DIRECTIONS = What is needed is each line of the data below that holds the string "face".

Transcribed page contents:
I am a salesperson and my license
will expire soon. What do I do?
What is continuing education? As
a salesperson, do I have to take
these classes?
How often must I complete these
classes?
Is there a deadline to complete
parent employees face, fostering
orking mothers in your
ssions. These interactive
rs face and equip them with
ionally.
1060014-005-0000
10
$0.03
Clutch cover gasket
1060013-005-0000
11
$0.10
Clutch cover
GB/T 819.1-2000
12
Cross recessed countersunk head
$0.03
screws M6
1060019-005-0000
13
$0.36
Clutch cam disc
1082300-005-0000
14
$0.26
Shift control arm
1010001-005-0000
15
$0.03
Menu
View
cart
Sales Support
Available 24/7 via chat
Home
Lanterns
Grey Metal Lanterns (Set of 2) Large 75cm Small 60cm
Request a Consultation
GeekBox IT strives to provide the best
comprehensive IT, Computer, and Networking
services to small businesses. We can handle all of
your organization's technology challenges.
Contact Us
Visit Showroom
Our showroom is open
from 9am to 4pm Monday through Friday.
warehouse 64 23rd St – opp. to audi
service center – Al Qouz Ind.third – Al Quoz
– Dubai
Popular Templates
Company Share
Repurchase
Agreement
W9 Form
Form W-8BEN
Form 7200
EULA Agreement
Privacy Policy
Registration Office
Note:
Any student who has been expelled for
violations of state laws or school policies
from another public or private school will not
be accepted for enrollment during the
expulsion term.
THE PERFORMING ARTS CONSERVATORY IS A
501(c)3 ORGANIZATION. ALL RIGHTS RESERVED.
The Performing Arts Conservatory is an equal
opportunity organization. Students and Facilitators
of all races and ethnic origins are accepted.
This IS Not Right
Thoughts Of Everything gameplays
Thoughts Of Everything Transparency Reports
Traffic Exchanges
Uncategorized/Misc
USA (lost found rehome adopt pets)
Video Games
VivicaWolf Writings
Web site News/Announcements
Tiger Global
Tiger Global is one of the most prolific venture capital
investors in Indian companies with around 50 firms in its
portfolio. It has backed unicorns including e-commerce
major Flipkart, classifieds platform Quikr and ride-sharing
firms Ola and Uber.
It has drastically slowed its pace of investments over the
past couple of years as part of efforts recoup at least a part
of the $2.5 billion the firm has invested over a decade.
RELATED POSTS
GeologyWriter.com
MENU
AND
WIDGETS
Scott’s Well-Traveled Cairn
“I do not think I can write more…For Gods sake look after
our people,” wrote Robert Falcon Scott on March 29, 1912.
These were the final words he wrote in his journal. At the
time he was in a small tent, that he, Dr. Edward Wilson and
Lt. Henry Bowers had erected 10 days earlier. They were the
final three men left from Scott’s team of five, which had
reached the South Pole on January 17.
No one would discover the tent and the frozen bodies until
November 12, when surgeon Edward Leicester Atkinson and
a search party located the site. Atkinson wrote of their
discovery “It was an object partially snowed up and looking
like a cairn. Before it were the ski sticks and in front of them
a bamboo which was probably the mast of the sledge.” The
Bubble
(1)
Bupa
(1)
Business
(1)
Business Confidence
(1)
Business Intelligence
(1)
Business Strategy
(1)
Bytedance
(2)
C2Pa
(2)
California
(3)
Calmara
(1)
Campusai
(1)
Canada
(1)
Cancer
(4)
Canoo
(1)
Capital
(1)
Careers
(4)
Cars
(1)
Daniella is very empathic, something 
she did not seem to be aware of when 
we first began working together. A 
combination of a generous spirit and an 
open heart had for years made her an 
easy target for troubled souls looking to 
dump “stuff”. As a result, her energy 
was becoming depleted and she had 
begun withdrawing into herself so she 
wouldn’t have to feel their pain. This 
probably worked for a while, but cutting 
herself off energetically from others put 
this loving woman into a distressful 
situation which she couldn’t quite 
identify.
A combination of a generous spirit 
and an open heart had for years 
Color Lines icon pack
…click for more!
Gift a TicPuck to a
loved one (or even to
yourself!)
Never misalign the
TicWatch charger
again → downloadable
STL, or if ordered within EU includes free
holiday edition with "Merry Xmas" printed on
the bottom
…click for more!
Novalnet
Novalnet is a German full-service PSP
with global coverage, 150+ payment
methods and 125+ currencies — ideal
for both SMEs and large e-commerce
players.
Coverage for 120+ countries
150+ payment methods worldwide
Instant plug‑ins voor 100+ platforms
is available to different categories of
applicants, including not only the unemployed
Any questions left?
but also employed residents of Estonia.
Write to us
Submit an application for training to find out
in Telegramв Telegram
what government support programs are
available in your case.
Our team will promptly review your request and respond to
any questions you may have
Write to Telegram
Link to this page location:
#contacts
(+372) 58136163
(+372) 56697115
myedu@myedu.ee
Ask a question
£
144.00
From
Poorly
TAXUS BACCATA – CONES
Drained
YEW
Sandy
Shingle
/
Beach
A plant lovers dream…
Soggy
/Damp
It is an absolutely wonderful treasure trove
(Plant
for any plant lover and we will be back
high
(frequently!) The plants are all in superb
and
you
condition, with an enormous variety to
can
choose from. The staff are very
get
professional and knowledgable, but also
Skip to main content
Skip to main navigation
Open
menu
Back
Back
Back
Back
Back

TASK ANSWER =
parent employees face, fostering
rs face and equip them with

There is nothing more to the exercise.